Well, reader, it was a mistake. I’ve had a hard time giving
these books up. I did give my six-year-old niece Jerry Pinkney’s recent
retelling of The Little Mermaid, in which the mermaid child befriends a
human girl and pines not for a handsome prince.
But I had also bought, as a companion volume, Strange
Animals of the Sea, a pop-up book that Mr. Pinkney did in 1987, the heyday
of pop-ups. The book is no longer in print, so it’s used. (All the pop-ups work!)
I am sorry to tell you that I have delayed giving my niece that book, telling
myself that pop-ups are fragile, is she old enough, blah, blah, blah. Reader,
wtf?
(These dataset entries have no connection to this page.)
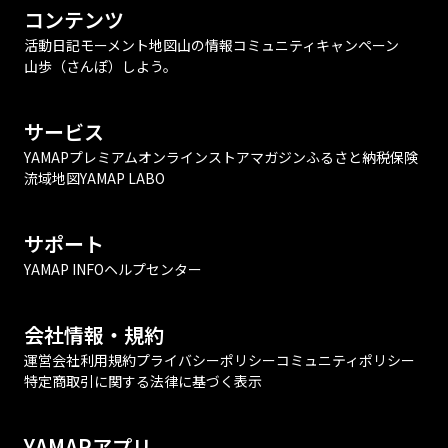
コンテンツ
活動日記
モーメント
地図
山の情報
コミュニティ
キャンペーン
山歩（さんぽ）しよう。
サービス
YAMAPプレミアム
オンラインストア
マガジン
ふるさと納税
保険
流域地図
YAMAP LABO
サポート
YAMAP INFO
ヘルプセンター
会社情報・規約
運営会社
利用規約
プライバシーポリシー
コミュニティポリシー
特定商取引に関する法律に基づく表示
YAMAPアプリ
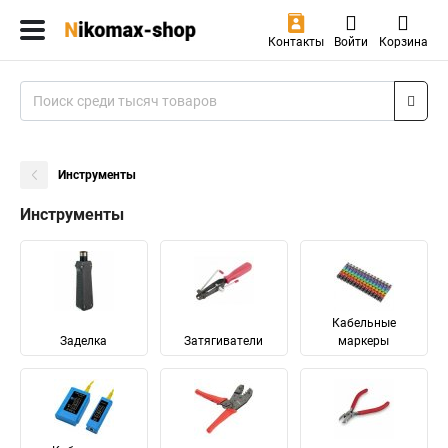
Контакты
Войти
Корзина
Инструменты
Инструменты
Кабельные
Заделка
Затягиватели
маркеры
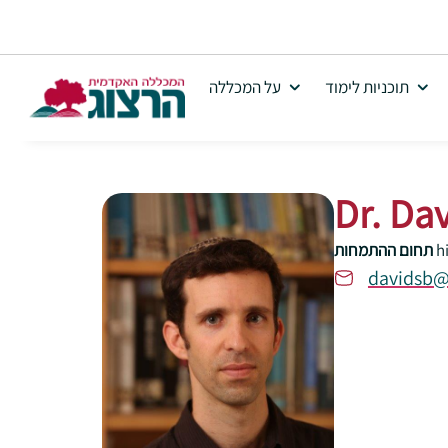
תוכניות לימוד
על המכללה
Dr. Da
h
תחום ההתמחות
davidsb@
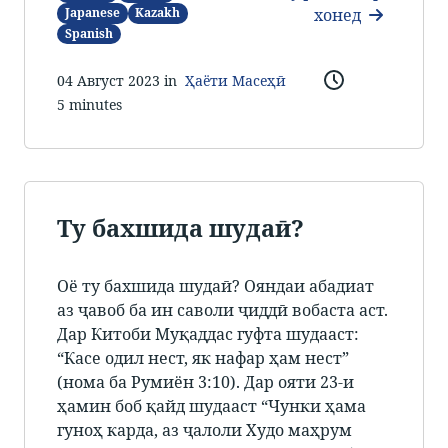
хонед
Japanese
Kazakh
Spanish
04 Август 2023 in
Ҳаёти Масеҳӣ
5 minutes
Ту бахшида шудаӣ?
Оё ту бахшида шудаӣ? Ояндаи абадиат
аз ҷавоб ба ин саволи ҷиддӣ вобаста аст.
Дар Китоби Муқаддас гуфта шудааст:
“Касе одил нест, як нафар ҳам нест”
(нома ба Румиён 3:10). Дар ояти 23-и
ҳамин боб қайд шудааст “Чунки ҳама
гуноҳ карда, аз ҷалоли Худо маҳрум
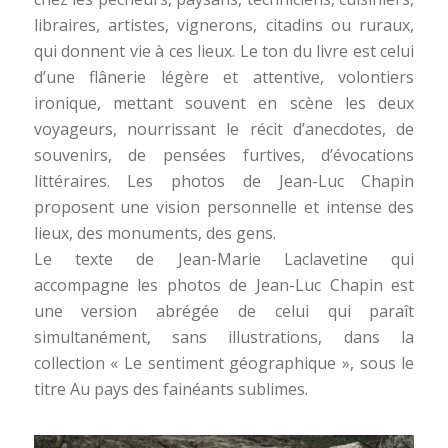
libraires, artistes, vignerons, citadins ou ruraux,
qui donnent vie à ces lieux. Le ton du livre est celui
d’une flânerie légère et attentive, volontiers
ironique, mettant souvent en scène les deux
voyageurs, nourrissant le récit d’anecdotes, de
souvenirs, de pensées furtives, d’évocations
littéraires. Les photos de Jean-Luc Chapin
proposent une vision personnelle et intense des
lieux, des monuments, des gens.
Le texte de Jean-Marie Laclavetine qui
accompagne les photos de Jean-Luc Chapin est
une version abrégée de celui qui paraît
simultanément, sans illustrations, dans la
collection « Le sentiment géographique », sous le
titre Au pays des fainéants sublimes.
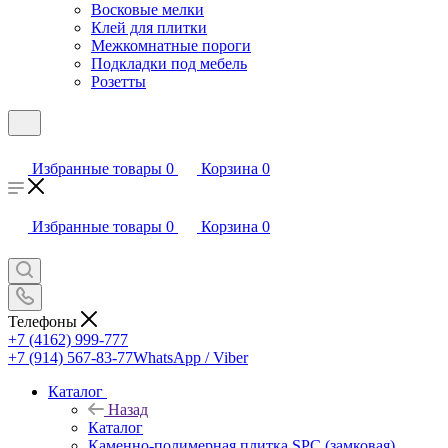
Восковые мелки
Клей для плитки
Межкомнатные пороги
Подкладки под мебель
Розетты
Избранные товары
0
Корзина
0
Избранные товары
0
Корзина
0
Телефоны
+7 (4162) 999-777
+7 (914) 567-83-77
WhatsApp / Viber
Каталог
Назад
Каталог
Каменно-полимерная плитка SPC (замковая)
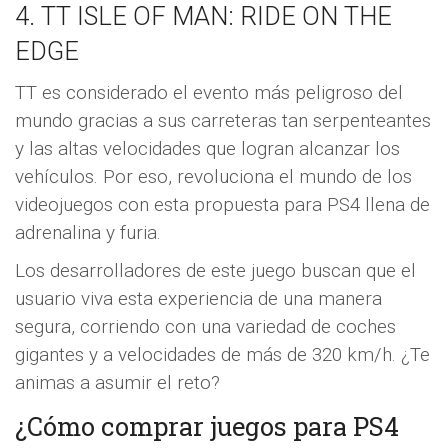
4. TT ISLE OF MAN: RIDE ON THE
EDGE
TT es considerado el evento más peligroso del
mundo gracias a sus carreteras tan serpenteantes
y las altas velocidades que logran alcanzar los
vehículos. Por eso, revoluciona el mundo de los
videojuegos con esta propuesta para PS4 llena de
adrenalina y furia.
Los desarrolladores de este juego buscan que el
usuario viva esta experiencia de una manera
segura, corriendo con una variedad de coches
gigantes y a velocidades de más de 320 km/h. ¿Te
animas a asumir el reto?
¿Cómo comprar juegos para PS4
Pop-ups are the most glorious kids’ books in the world, and this Pinkney
pop-up book is ideal for a
six-year-old. This could be the book that inspires her to become an oceanographer
like her grandfather. In fifteen-twenty years, she could be the woman who saves
the oceans.

Okay, reader, you’ve
convinced me. I must give this funny, intelligent, careful child that book. I
will order another copy of Strange
Animals of the Sea for myself. (PS: I have just done so.)
One of the hallmarks of Mr. Pinkney’s work is the way color
dominates. He uses watercolor, which you
might think of as a meepish medium, all washes and seascapes. Not in Jerry
Pinkney’s hands. He builds up layers of color to convey depth and texture, and to
place fine details in art that can be startlingly realistic. (Moray eels!
Octopuses! Huge, open-mouthed goosefish!) The most wonderful thing about
watercolor, of course, is its transparency, its ability to allow light to hit
the bright white paper underneath the paint and bounce back out. If the pigment
is thinly laid, this can light up the colors like gemstones. In addition,
watercolor has the ability, when allowed to flow at its own direction, to offer
the artist serendipity and inspiration. Jerry Pinkney has worked in watercolor
all his professional life: he understands it so well, and deploys it so
creatively, that much of his work just fills me with awe.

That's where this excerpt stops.